Content starts

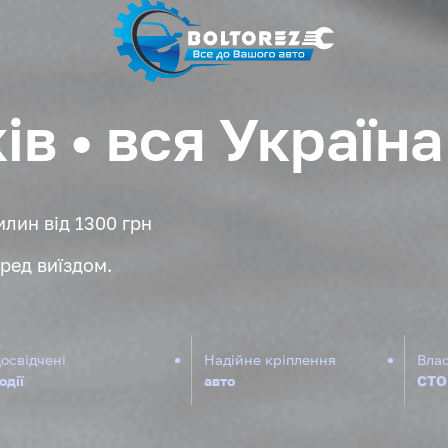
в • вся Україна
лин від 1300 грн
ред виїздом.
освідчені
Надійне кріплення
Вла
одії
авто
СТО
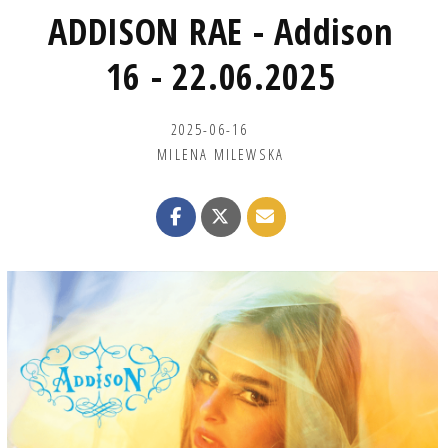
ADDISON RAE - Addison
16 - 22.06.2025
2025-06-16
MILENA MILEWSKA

Content ends
Content starts

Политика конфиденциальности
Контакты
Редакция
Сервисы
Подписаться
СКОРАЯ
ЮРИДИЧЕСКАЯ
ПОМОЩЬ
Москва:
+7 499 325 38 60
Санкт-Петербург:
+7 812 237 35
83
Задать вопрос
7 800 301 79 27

Content ends

**Assigned task:** Within the listing above, the stretch from the line with "в • вся Україна" down to the line with "MILENA MILEWSKA" is to be given again exactly, end lines included and pictures excluded.

**Task result:**
в • вся Україна
лин від 1300 грн
ред виїздом.
освідчені
Надійне кріплення
Вла
одії
авто
СТО
ADDISON RAE - Addison
16 - 22.06.2025
2025-06-16
MILENA MILEWSKA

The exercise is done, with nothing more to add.